Two Thousand and Twenty: New Rules for the New Age

Description

280 pages
Contains Illustrations, Index
$28.95
ISBN 1-55263-057-9
DDC 332.024

Publisher

Year

1999

Contributor

Reviewed by Monika Rohlmann

Monika Rohlmann is an environmental consultant in Victoria, B.C.

Review

A journalist by trade, Garth Turner is a popular public speaker and
writer on a number of investment topics.

The story line is clear: Archie, Turner’s father, was part of the
last generation to reap the benefits of employee loyalty, home
ownership, and regular savings accounts. Most of us continue to live by
those ideals, but in fact they no longer apply. Employee loyalty is
redundant in a global economy where corporate consolidation and the
bottom line leave no room to reward faithful plebes. Instead, Turner
recommends, we should become “intra-preneurs”—opportunity
inventors within the confines of current jobs.

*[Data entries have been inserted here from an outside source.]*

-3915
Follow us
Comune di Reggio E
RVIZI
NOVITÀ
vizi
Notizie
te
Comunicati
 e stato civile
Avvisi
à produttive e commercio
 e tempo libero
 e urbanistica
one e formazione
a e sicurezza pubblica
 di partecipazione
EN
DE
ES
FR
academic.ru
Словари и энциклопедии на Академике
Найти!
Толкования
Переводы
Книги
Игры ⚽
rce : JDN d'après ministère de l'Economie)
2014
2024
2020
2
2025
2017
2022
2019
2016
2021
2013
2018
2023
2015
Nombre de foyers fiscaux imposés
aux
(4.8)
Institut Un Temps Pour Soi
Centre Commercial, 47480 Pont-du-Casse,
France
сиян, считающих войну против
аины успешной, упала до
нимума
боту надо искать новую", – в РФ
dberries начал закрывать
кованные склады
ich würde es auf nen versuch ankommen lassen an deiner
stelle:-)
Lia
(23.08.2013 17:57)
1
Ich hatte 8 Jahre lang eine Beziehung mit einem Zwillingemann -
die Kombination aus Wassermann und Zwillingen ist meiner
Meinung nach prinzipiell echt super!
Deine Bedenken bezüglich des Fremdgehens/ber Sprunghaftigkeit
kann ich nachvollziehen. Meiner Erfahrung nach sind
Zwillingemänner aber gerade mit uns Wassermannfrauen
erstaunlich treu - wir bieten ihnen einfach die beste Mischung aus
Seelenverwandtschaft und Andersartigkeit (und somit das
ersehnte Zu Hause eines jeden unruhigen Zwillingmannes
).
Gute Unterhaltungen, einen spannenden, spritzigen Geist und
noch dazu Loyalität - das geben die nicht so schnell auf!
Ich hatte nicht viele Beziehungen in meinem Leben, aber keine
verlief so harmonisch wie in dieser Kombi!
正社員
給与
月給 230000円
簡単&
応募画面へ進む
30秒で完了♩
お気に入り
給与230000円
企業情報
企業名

According to Turner, Canada’s aging population and declining
birthrate means the family homes of suburbia will be abandoned for
easier living in condos and bungalows close to city conveniences. The
traditional savings account is going the way of the record player; there
are new ways to make music and piggy banks are being replaced by stocks,
strips, and bonds. If Canadians fail to grasp the new rules of the 21st
century, Turner warns, there will be a big crash in the stock market and
another nasty depression.

Lucidly written, well-argued, and full of practical advice, Turner’s
book is a welcome sequel to that popular 1990s work, David Chilton’s
The Wealthy Barber. Recommended for amateur and expert investors alike.